## WHAT THE TASK ASKS
Going line by line through the records below, count those containing the word "with", then give only the count.

######

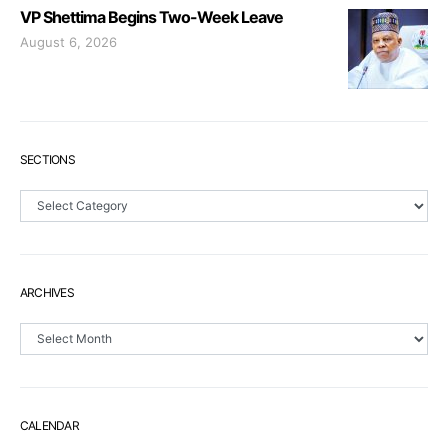
VP Shettima Begins Two-Week Leave
August 6, 2026
SECTIONS
Sections
ARCHIVES
Archives
CALENDAR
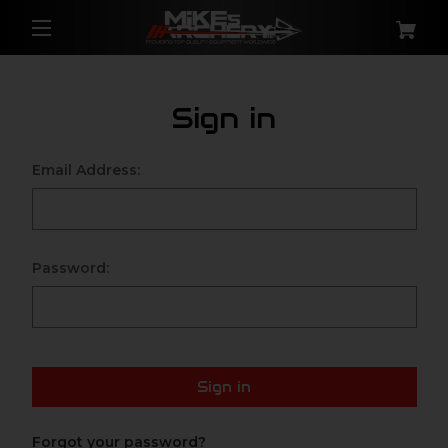
Sign in
Email Address:
Password:
Sign in
Forgot your password?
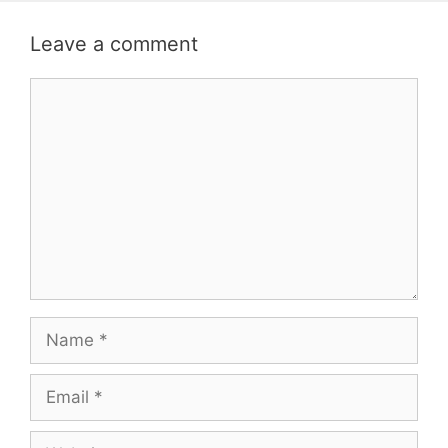
Leave a comment
Comment
Name
Email
Website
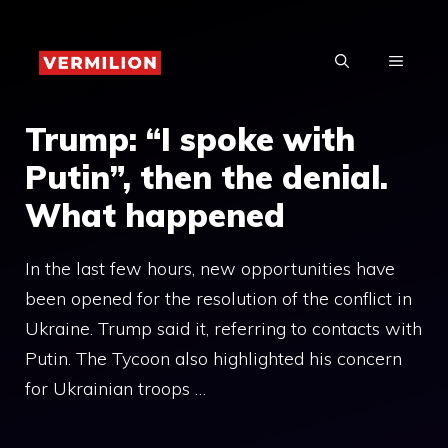
Skip
to
MENU
content
Trump: “I spoke with
Putin”, then the denial.
What happened
In the last few hours, new opportunities have
been opened for the resolution of the conflict in
Ukraine. Trump said it, referring to contacts with
Putin. The Tycoon also highlighted his concern
for Ukrainian troops …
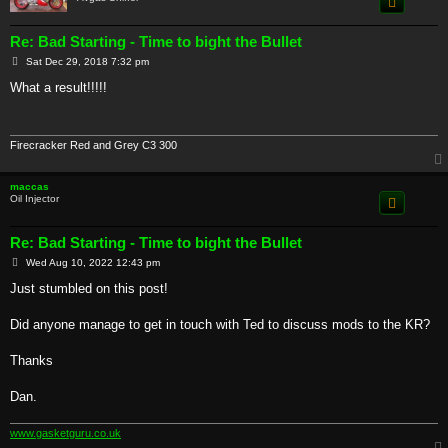
Re: Bad Starting - Time to bight the Bullet
P
Sat Dec 29, 2018 7:32 pm
o
s
What a result!!!!!
t
Firecracker Red and Grey C3 300
maccas
Oil Injector
Re: Bad Starting - Time to bight the Bullet
P
Wed Aug 10, 2022 12:43 pm
o
s
Just stumbled on this post!
t
Did anyone manage to get in touch with Ted to discuss mods to the KR?
Thanks
Dan.
www.gasketguru.co.uk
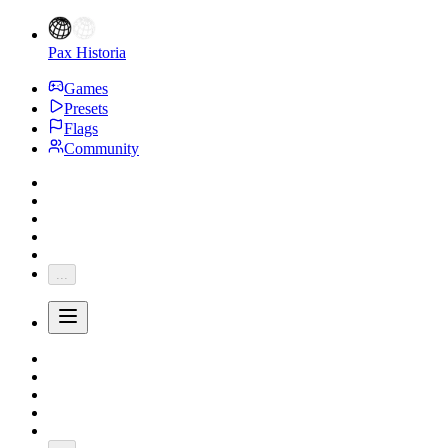
Pax Historia
Games
Presets
Flags
Community
...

######

## OUTPUT FOR THIS TASK
3